Tuesday, September 04, 2007

Biological-centeredness of the study of kinship in Anthropology and elsewhere

Dr. Sinthome, would you then say that from D&G’s criticism of the family as Ur-narrative, that the ethnographic diversity of kinship relations* should compell us to consider NOT that there must be multiple ways of treating pathology, but that there are multiple ways (perhaps even contradictory) of thinking pathologically? I mean that the typical recourse to this sort of diversity, in a more general sense, would be that we must adopt different approaches to what is essentially the same problem, rather than step back from and critiquing our very interest in maintaining a universal concept of pathology.

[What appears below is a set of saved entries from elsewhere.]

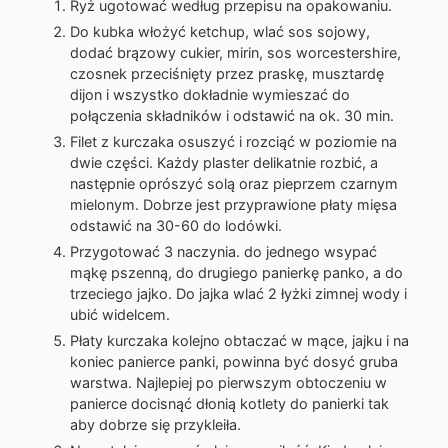
Ryż ugotować według przepisu na opakowaniu.
Do kubka włożyć ketchup, wlać sos sojowy,
dodać brązowy cukier, mirin, sos worcestershire,
czosnek przeciśnięty przez praskę, musztardę
dijon i wszystko dokładnie wymieszać do
połączenia składników i odstawić na ok. 30 min.
Filet z kurczaka osuszyć i rozciąć w poziomie na
dwie części. Każdy plaster delikatnie rozbić, a
następnie oprószyć solą oraz pieprzem czarnym
mielonym. Dobrze jest przyprawione płaty mięsa
odstawić na 30-60 do lodówki.
Przygotować 3 naczynia. do jednego wsypać
mąkę pszenną, do drugiego panierkę panko, a do
trzeciego jajko. Do jajka wlać 2 łyżki zimnej wody i
ubić widelcem.
Płaty kurczaka kolejno obtaczać w mące, jajku i na
koniec panierce panki, powinna być dosyć gruba
warstwa. Najlepiej po pierwszym obtoczeniu w
panierce docisnąć dłonią kotlety do panierki tak
aby dobrze się przykleiła.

*The most interesting book I’ve come across in this field is David Schneider’s “Critique of the Study of Kinship.” It’s from the ’80s, and simply put undermines the biological-centeredness of the study of kinship in Anthropology and elsewhere. What’s interesting about it is that it illuminates how our very concept of kinship in the West, as an intellectual category for study as well as casual-personal, arises from our own, as he puts it, ethno-epistemology. In our case, biology and quasi-biology are the determinants in how we determine and maintain kinship relations. He also rails against the notion of fictive kin as practically contradictory; fictive kin ARE real kin, because we treat them as such. All that said, he brings attention to differing ways that strong kinship-ties are maintained, though traditional kinship categories confuse or obsfucate. Ultimately he challenges the anthropological world to either do away with the notion of kinship, or figure out a way to assess it that does not privilege, much less assume, biological relatedness as a factor. A professor who used to teach at my school would eventually make a gesture towards such a system.